*** Opening of Source information ***

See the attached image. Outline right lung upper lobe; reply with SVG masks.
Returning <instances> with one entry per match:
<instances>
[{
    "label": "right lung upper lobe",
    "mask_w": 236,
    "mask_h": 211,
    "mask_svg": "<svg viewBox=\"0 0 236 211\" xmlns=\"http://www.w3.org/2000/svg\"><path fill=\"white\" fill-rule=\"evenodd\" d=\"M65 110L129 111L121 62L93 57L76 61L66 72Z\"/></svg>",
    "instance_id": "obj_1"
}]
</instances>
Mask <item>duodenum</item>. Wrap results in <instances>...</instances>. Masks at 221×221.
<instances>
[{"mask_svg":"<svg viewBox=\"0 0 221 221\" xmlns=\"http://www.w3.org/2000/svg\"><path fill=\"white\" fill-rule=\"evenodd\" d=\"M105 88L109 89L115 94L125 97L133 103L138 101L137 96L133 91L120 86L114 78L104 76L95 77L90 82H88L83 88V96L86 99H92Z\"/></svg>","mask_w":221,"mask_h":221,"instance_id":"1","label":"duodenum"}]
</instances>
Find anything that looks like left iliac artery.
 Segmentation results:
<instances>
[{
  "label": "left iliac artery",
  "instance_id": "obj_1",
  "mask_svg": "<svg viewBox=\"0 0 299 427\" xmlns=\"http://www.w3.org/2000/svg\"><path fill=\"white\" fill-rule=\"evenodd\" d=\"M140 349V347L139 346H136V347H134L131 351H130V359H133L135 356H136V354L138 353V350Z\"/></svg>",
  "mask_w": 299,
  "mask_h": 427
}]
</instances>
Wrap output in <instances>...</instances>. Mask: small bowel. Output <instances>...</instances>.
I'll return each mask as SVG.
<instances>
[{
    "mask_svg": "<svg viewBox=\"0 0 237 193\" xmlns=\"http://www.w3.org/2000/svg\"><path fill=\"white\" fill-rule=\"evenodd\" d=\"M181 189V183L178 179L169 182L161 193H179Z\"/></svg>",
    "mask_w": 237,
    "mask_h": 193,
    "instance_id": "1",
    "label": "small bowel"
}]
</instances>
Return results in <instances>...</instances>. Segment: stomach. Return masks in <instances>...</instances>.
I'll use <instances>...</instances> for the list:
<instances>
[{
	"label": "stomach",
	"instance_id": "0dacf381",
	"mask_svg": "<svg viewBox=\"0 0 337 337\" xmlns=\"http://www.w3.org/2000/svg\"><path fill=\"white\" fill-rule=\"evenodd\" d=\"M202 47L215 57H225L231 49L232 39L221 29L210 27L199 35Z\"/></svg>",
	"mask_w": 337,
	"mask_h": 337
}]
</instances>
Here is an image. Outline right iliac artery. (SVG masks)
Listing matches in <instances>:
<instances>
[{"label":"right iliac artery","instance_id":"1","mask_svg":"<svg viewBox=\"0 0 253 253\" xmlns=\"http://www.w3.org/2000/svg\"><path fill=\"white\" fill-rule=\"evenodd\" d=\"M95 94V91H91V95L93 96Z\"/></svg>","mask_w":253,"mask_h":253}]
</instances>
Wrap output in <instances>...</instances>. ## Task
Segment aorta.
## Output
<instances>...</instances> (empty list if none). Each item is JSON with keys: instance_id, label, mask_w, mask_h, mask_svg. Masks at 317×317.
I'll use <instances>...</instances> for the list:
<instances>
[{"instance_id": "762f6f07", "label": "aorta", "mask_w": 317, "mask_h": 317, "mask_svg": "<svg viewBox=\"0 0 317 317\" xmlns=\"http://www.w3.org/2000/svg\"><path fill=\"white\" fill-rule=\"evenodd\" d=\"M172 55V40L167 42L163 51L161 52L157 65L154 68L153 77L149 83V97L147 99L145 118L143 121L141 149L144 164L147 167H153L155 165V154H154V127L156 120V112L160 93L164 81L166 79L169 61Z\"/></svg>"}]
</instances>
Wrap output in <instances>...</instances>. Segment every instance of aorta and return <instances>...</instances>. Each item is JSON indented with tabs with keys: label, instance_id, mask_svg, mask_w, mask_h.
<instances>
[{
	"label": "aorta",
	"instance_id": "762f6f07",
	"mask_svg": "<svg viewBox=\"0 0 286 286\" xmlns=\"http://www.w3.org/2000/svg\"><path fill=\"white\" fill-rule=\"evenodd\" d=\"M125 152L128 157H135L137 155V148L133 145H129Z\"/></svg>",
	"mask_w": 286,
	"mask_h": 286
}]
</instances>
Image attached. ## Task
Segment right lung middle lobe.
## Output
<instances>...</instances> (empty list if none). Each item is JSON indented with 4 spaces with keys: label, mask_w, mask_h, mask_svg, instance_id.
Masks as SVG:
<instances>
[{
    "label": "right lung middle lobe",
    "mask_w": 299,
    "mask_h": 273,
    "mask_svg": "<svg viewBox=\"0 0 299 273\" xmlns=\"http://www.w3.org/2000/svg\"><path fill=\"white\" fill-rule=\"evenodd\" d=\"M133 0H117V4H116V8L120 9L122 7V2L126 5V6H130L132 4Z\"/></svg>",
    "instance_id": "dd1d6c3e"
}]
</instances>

*** Close of Source information ***

● Task item
Write out the whole listing once more, exactly as it reads.

● Task result
See the attached image. Outline right lung upper lobe; reply with SVG masks.
Returning <instances> with one entry per match:
<instances>
[{
    "label": "right lung upper lobe",
    "mask_w": 236,
    "mask_h": 211,
    "mask_svg": "<svg viewBox=\"0 0 236 211\" xmlns=\"http://www.w3.org/2000/svg\"><path fill=\"white\" fill-rule=\"evenodd\" d=\"M65 110L129 111L121 62L93 57L76 61L66 72Z\"/></svg>",
    "instance_id": "obj_1"
}]
</instances>
Mask <item>duodenum</item>. Wrap results in <instances>...</instances>. Masks at 221×221.
<instances>
[{"mask_svg":"<svg viewBox=\"0 0 221 221\" xmlns=\"http://www.w3.org/2000/svg\"><path fill=\"white\" fill-rule=\"evenodd\" d=\"M105 88L109 89L115 94L125 97L133 103L138 101L137 96L133 91L120 86L114 78L104 76L95 77L90 82H88L83 88V96L86 99H92Z\"/></svg>","mask_w":221,"mask_h":221,"instance_id":"1","label":"duodenum"}]
</instances>
Find anything that looks like left iliac artery.
 Segmentation results:
<instances>
[{
  "label": "left iliac artery",
  "instance_id": "obj_1",
  "mask_svg": "<svg viewBox=\"0 0 299 427\" xmlns=\"http://www.w3.org/2000/svg\"><path fill=\"white\" fill-rule=\"evenodd\" d=\"M140 349V347L139 346H136V347H134L131 351H130V359H133L135 356H136V354L138 353V350Z\"/></svg>",
  "mask_w": 299,
  "mask_h": 427
}]
</instances>
Wrap output in <instances>...</instances>. Mask: small bowel. Output <instances>...</instances>.
I'll return each mask as SVG.
<instances>
[{
    "mask_svg": "<svg viewBox=\"0 0 237 193\" xmlns=\"http://www.w3.org/2000/svg\"><path fill=\"white\" fill-rule=\"evenodd\" d=\"M181 189V183L178 179L169 182L161 193H179Z\"/></svg>",
    "mask_w": 237,
    "mask_h": 193,
    "instance_id": "1",
    "label": "small bowel"
}]
</instances>
Return results in <instances>...</instances>. Segment: stomach. Return masks in <instances>...</instances>.
I'll use <instances>...</instances> for the list:
<instances>
[{
	"label": "stomach",
	"instance_id": "0dacf381",
	"mask_svg": "<svg viewBox=\"0 0 337 337\" xmlns=\"http://www.w3.org/2000/svg\"><path fill=\"white\" fill-rule=\"evenodd\" d=\"M202 47L215 57H225L231 49L232 39L221 29L210 27L199 35Z\"/></svg>",
	"mask_w": 337,
	"mask_h": 337
}]
</instances>
Here is an image. Outline right iliac artery. (SVG masks)
Listing matches in <instances>:
<instances>
[{"label":"right iliac artery","instance_id":"1","mask_svg":"<svg viewBox=\"0 0 253 253\" xmlns=\"http://www.w3.org/2000/svg\"><path fill=\"white\" fill-rule=\"evenodd\" d=\"M95 94V91H91V95L93 96Z\"/></svg>","mask_w":253,"mask_h":253}]
</instances>
Wrap output in <instances>...</instances>. ## Task
Segment aorta.
## Output
<instances>...</instances> (empty list if none). Each item is JSON with keys: instance_id, label, mask_w, mask_h, mask_svg. Masks at 317×317.
I'll use <instances>...</instances> for the list:
<instances>
[{"instance_id": "762f6f07", "label": "aorta", "mask_w": 317, "mask_h": 317, "mask_svg": "<svg viewBox=\"0 0 317 317\" xmlns=\"http://www.w3.org/2000/svg\"><path fill=\"white\" fill-rule=\"evenodd\" d=\"M172 55V40L167 42L163 51L161 52L157 65L154 68L153 77L149 83V97L147 99L145 118L143 121L141 149L144 164L147 167H153L155 165V154H154V127L156 120V112L160 93L164 81L166 79L169 61Z\"/></svg>"}]
</instances>
Wrap output in <instances>...</instances>. Segment every instance of aorta and return <instances>...</instances>. Each item is JSON indented with tabs with keys: label, instance_id, mask_svg, mask_w, mask_h.
<instances>
[{
	"label": "aorta",
	"instance_id": "762f6f07",
	"mask_svg": "<svg viewBox=\"0 0 286 286\" xmlns=\"http://www.w3.org/2000/svg\"><path fill=\"white\" fill-rule=\"evenodd\" d=\"M125 152L128 157H135L137 155V148L133 145H129Z\"/></svg>",
	"mask_w": 286,
	"mask_h": 286
}]
</instances>
Image attached. ## Task
Segment right lung middle lobe.
## Output
<instances>...</instances> (empty list if none). Each item is JSON indented with 4 spaces with keys: label, mask_w, mask_h, mask_svg, instance_id.
Masks as SVG:
<instances>
[{
    "label": "right lung middle lobe",
    "mask_w": 299,
    "mask_h": 273,
    "mask_svg": "<svg viewBox=\"0 0 299 273\" xmlns=\"http://www.w3.org/2000/svg\"><path fill=\"white\" fill-rule=\"evenodd\" d=\"M133 0H117V4H116V8L120 9L122 7V2L126 5V6H130L132 4Z\"/></svg>",
    "instance_id": "dd1d6c3e"
}]
</instances>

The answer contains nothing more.